- Book cover
- Original title: יומני בוקר, tr. Yomane boḳer
- Illustrator: Michal Bat-Adam; Adam Rubin;
- Cover artist: Michal Bat-Adam
- Country: Israel
- Language: Hebrew
- Subject(s): Still photography
- Publisher: Tel Aviv: Keshev Publishing [he]
- Publication date: March 2017
- Media type: Paperback
- Pages: 117
- Size and weight: 21 cms
- ISBN: 9789655312256
- OCLC: 974183300

= Morning Diaries =

Morning Diaries (יומני בוקר, tr. Yomane boḳer) is a 2017 Hebrew poem by Israeli filmmaker and actress Michal Bat-Adam, her first venture into the medium.

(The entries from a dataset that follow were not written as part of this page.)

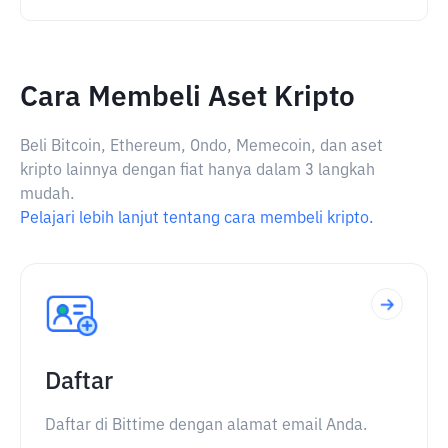
Cara Membeli Aset Kripto
Beli Bitcoin, Ethereum, Ondo, Memecoin, dan aset
kripto lainnya dengan fiat hanya dalam 3 langkah
mudah.
Pelajari lebih lanjut tentang cara membeli kripto.
Daftar
Daftar di Bittime dengan alamat email Anda.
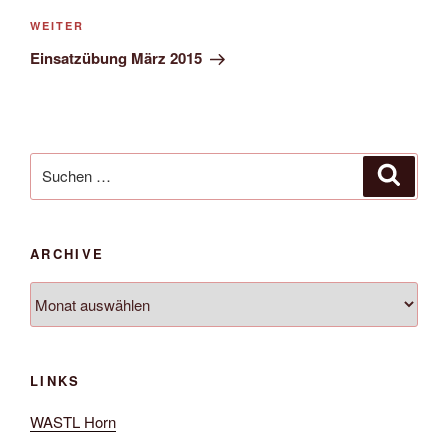
Nächster
WEITER
Beitrag
Einsatzübung März 2015
Suche
Suche
nach:
ARCHIVE
Archive
LINKS
WASTL Horn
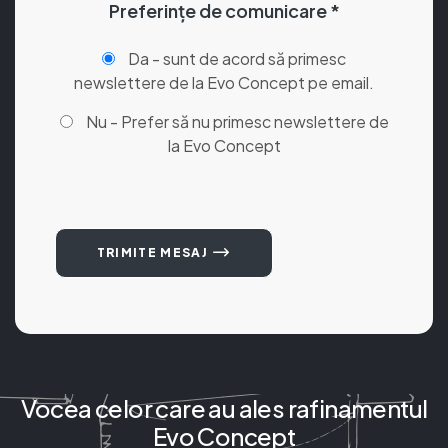
Preferințe de comunicare *
Da - sunt de acord să primesc
newslettere de la Evo Concept pe email.
Nu - Prefer să nu primesc newslettere de
la Evo Concept
TRIMITE MESAJ
Vocea celor care au ales rafinamentul
Evo Concept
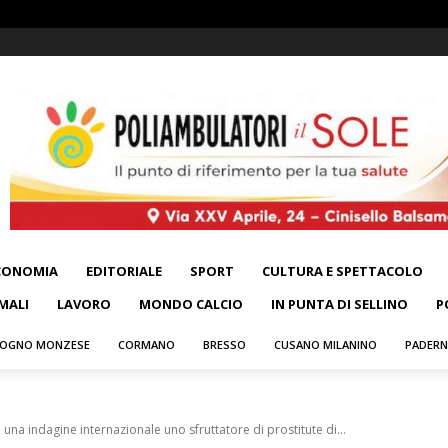
CONOMIA
EDITORIALE
SPORT
CULTURA E SPETTACOLO
MALI
LAVORO
MONDO CALCIO
IN PUNTA DI SELLINO
P
OGNO MONZESE
CORMANO
BRESSO
CUSANO MILANINO
PADER
a indagine internazionale uno sfruttatore di prostitute di...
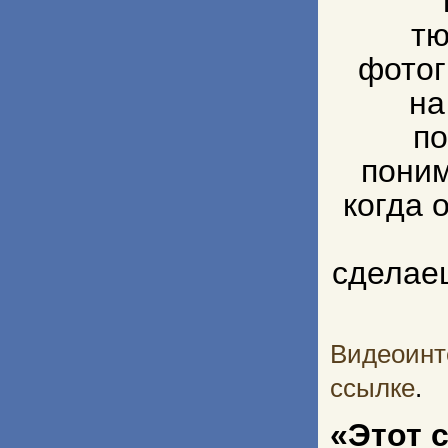
тю
фотог
на
по
поним
когда 
сделаеш
Видеоинт
ссылке
.
«Этот 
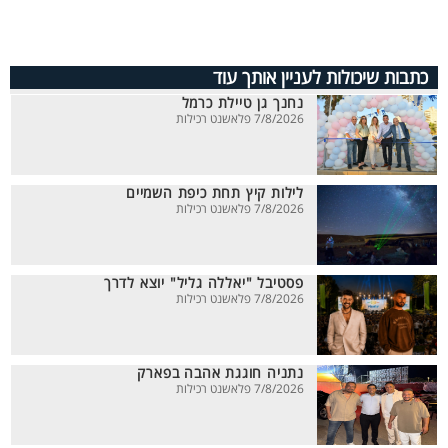
כתבות שיכולות לעניין אותך עוד
נחנך גן טיילת כרמל
7/8/2026 פלאשנט רכילות
לילות קיץ תחת כיפת השמיים
7/8/2026 פלאשנט רכילות
פסטיבל "יאללה גליל" יוצא לדרך
7/8/2026 פלאשנט רכילות
נתניה חוגגת אהבה בפארק
7/8/2026 פלאשנט רכילות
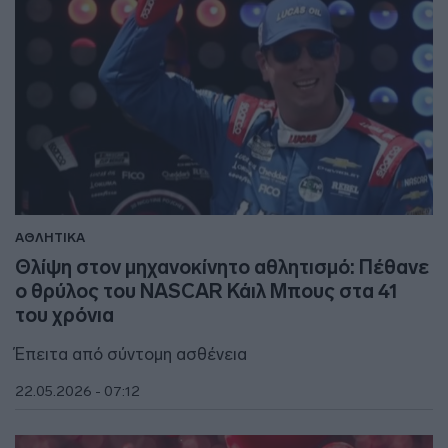
ΑΘΛΗΤΙΚΑ
Θλίψη στον μηχανοκίνητο αθλητισμό: Πέθανε
ο θρύλος του NASCAR Κάιλ Μπους στα 41
του χρόνια
Έπειτα από σύντομη ασθένεια
22.05.2026 - 07:12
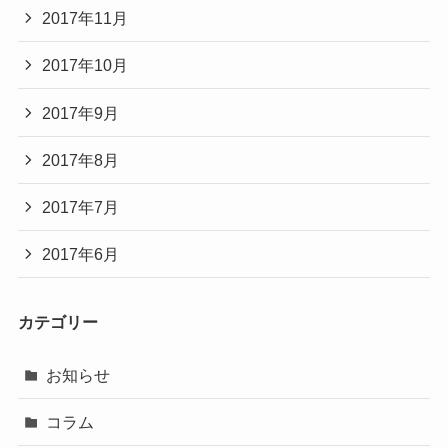
2017年11月
2017年10月
2017年9月
2017年8月
2017年7月
2017年6月
カテゴリー
お知らせ
コラム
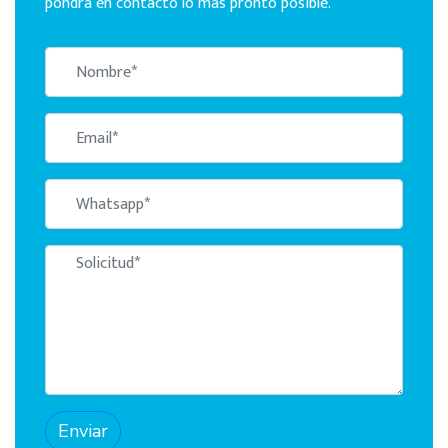
pondrá en contacto lo más pronto posible.
Enviar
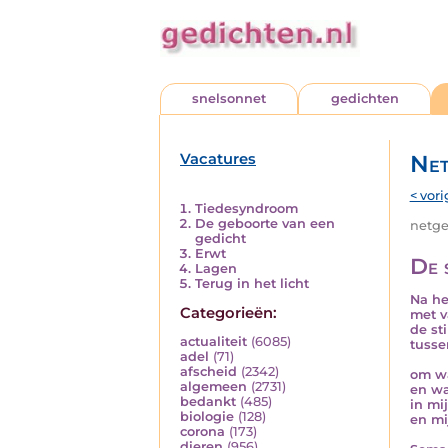
snelsonnet
gedichten
Vacatures
Net
< vori
Tiedesyndroom
De geboorte van een
netged
gedicht
Erwt
De s
Lagen
Terug in het licht
Na he
Categorieën:
met v
de st
actualiteit
(6085)
tusse
adel
(71)
afscheid
(2342)
om wa
algemeen
(2731)
en wa
bedankt
(485)
in mi
biologie
(128)
en mi
corona
(173)
dieren
(956)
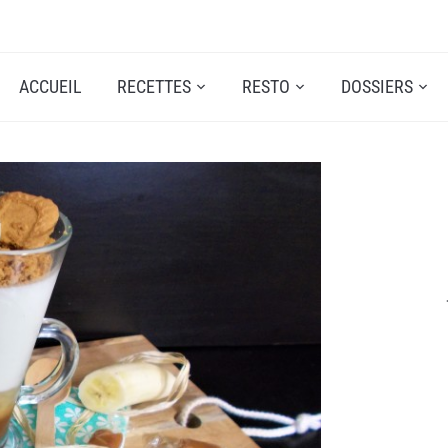
ACCUEIL
RECETTES
RESTO
DOSSIERS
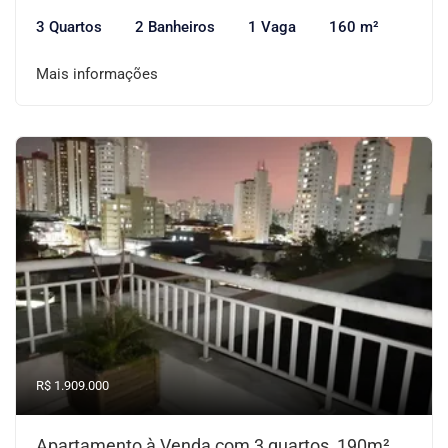
3 Quartos
2 Banheiros
1 Vaga
160 m²
Mais informações
R$ 1.909.000
Apartamento à Venda com 3 quartos, 190m²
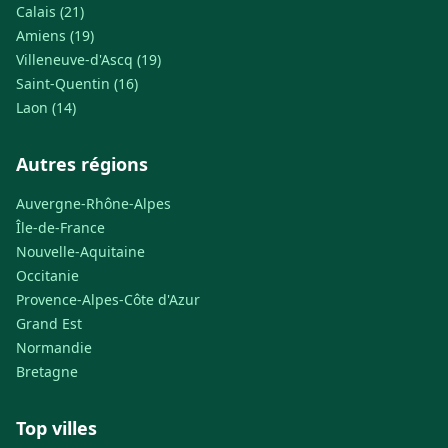
Calais (21)
Amiens (19)
Villeneuve-d'Ascq (19)
Saint-Quentin (16)
Laon (14)
Autres régions
Auvergne-Rhône-Alpes
Île-de-France
Nouvelle-Aquitaine
Occitanie
Provence-Alpes-Côte d'Azur
Grand Est
Normandie
Bretagne
Top villes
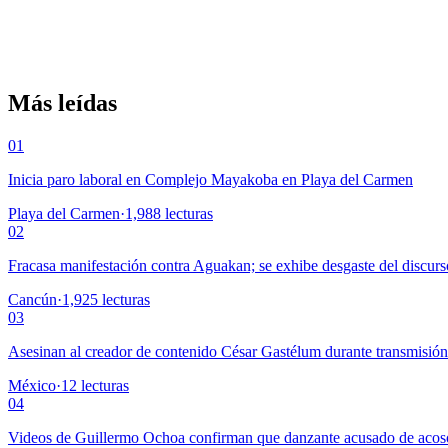
Más leídas
01
Inicia paro laboral en Complejo Mayakoba en Playa del Carmen
Playa del Carmen
·
1,988
lecturas
02
Fracasa manifestación contra Aguakan; se exhibe desgaste del discurs
Cancún
·
1,925
lecturas
03
Asesinan al creador de contenido César Gastélum durante transmisió
México
·
12
lecturas
04
Videos de Guillermo Ochoa confirman que danzante acusado de acoso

It is accompanied by still photographs taken by Bat-Adam and her late father, Adam Rubin.

==Reception==
Haaretz critic Yotam Reuveni, who noted the influence of haiku, argued that the book is "incredibly aesthetic," underscored that "it seems to have been written throughout a long period," and, stated that the effect of the poetry and still photography together "creates in one's imagination a cinematic scene," for, he asserted, "the photographs are a transparent reality." He further wrote that the reading created an "experience of sadness, loneliness, and, alienation," and, claimed that the book's themes of domesticity are "very Israeli and very Tel Avivian," as, he further opined, "when one stands before honest, day-to-day, non-mawkish poetry of loneliness, one cannot but identify with it, because this is loneliness without hope for salvation, so, all that remains, is, at the end of the day, to describe reality in a diary." He concluded by saying that "the sadness is tender, the photography even more, and, in the end, the reader takes a deep breath, happy that the poetry touched him and that the encounter with sadness is over."